Minister of Women and Vulnerable Populations
- In office 11 March 2019 – 6 August 2020
- President: Martín Vizcarra
- Prime Minister: Salvador del Solar Vicente Zeballos Pedro Cateriano
- Preceded by: Ana María Mendieta
- Succeeded by: Rosario Sasieta

Member of Congress
- In office 27 July 2016 – 30 September 2019
- Constituency: La Libertad

Mayor of Trujillo
- In office 23 April 2014 – 31 December 2014
- Preceded by: César Acuña
- Succeeded by: Elidio Espinoza

Personal details
- Born: 30 March 1956 La Unión, Huánuco, Peru
- Died: 21 May 2025 (aged 69)
- Party: Alliance for Progress (2014–2019) Purple Party (2020–2025)

= Gloria Montenegro (politician) =

Peruvian politician (1956–2025)

Gloria Edelmira Montenegro Figueroa (30 March 1956 – 21 May 2025) was a Peruvian politician. She served as the Minister of Women and Vulnerable Populations in the presidency of Martín Vizcarra.

==Early life and education==
Montenegro was born on 30 March 1956 in La Unión, Huánuco. She grew up in Chiclayo then moved to Lambayeque, where she studied accounting and administration at the Universidad Nacional Pedro Ruiz Gallo.

==Political career==
In 2006, Montenegro was elected councilwoman (regidora) in Trujillo City Council; four years later she was elected deputy mayor of that city. In May 2014, she was appointed mayor of Trujillo (alcaldesa provincial) after her predecessor César Acuña resigned so that he could run for election to governor of the Department of La Libertad. She was mayor until the end of the year.

As a member of the Peruvian party Alliance for Progress, Montenegro was elected to congress in the 2016 elections in Peru.
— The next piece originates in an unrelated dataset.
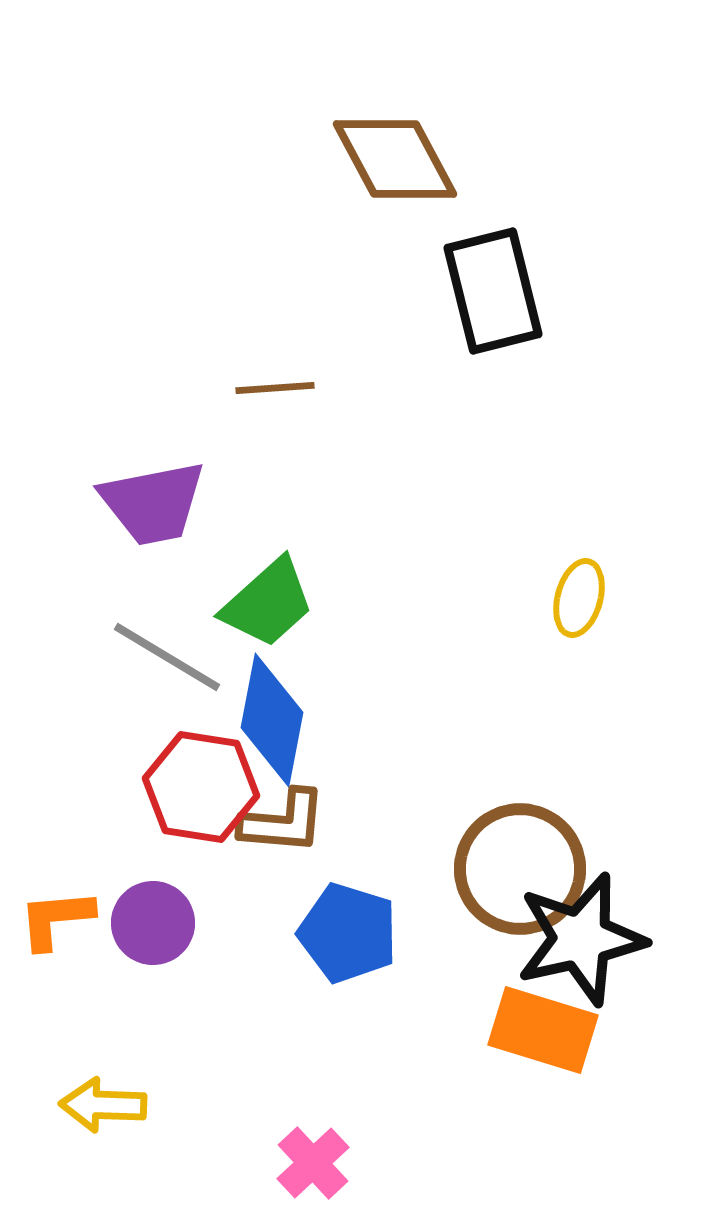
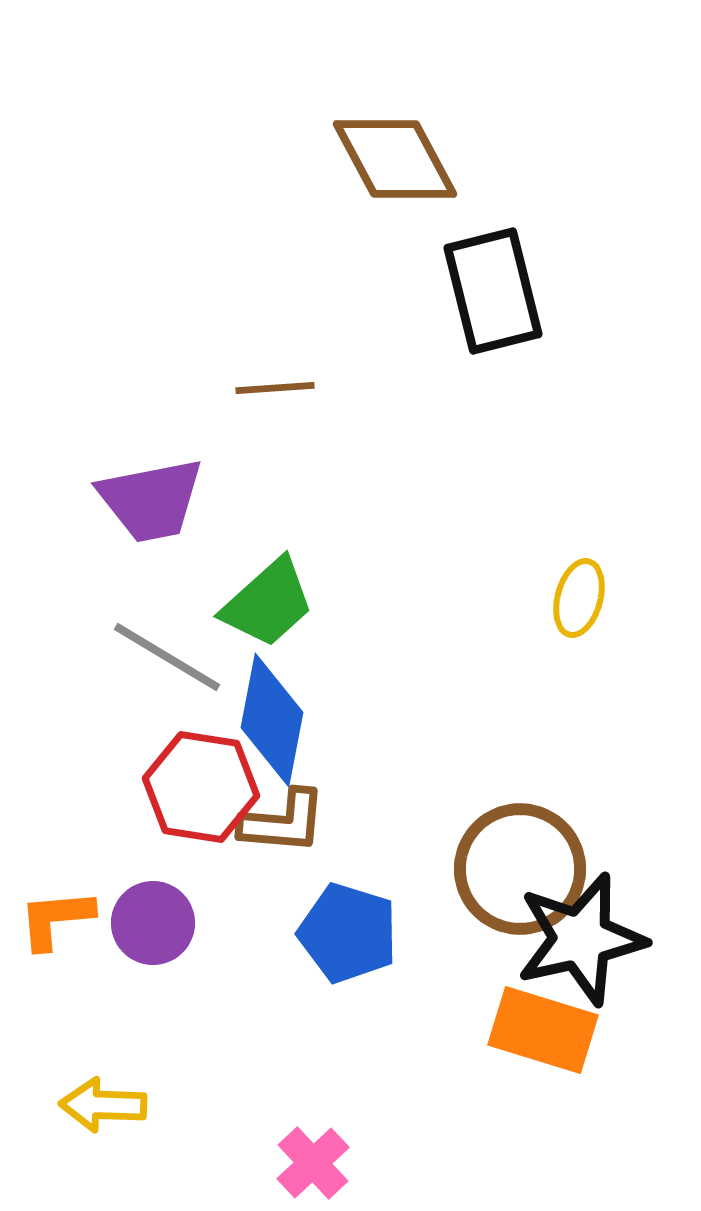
purple trapezoid: moved 2 px left, 3 px up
She was elected as a member for La Libertad for the legislative period from 28 July 2016 to 28 July 2021. On 11 March 2019, she was appointed Minister of Women and Vulnerable Populations, succeeding Ana María Mendieta.

After President Martín Vizcarra dissolved Congress on 30 September 2019, she and the other congressmembers lost their seats. Early new elections followed on 26 January 2020, in which the 130 seats in Congress were redistributed until the end of the legislative period. Montenegro was not re-elected. She remained Minister for Women and Vulnerable Populations until 6 August 2020. Three days earlier, Prime Minister Pedro Cateriano was ousted by a vote of no confidence. As a result, the new Prime Minister Walter Martos filled the cabinet. He appointed Rosario Sasieta to succeed Montenegro. In October 2020, she joined the Purple Party after having previously left the APP.

==Death==
Montenegro died on 21 May 2025, at the age of 69, from complications during a neurosurgical procedure that resulted in brain death.